• _TASK GOAL_
What you return should be the lines of the data containing "disponible", each in full.

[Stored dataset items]

..........

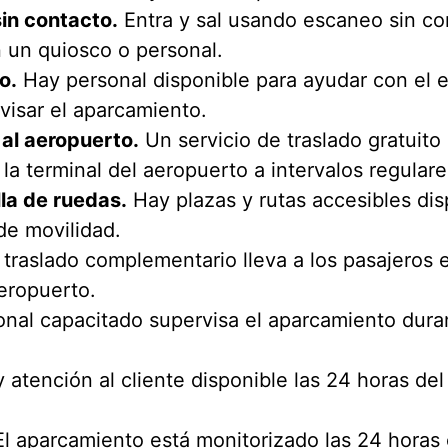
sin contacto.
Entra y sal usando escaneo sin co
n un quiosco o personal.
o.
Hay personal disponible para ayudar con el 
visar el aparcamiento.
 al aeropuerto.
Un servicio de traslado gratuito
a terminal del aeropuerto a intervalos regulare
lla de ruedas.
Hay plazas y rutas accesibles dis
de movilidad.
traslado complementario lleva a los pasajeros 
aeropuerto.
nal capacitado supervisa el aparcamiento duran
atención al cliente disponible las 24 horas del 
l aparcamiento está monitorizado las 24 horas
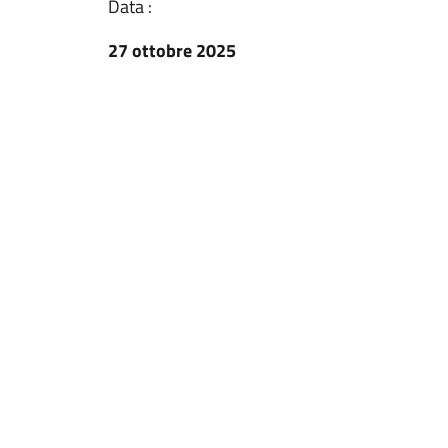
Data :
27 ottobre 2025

..........

• _WRITTEN SOLUTION_
Hay personal disponible para ayudar con el 
atención al cliente disponible las 24 horas del 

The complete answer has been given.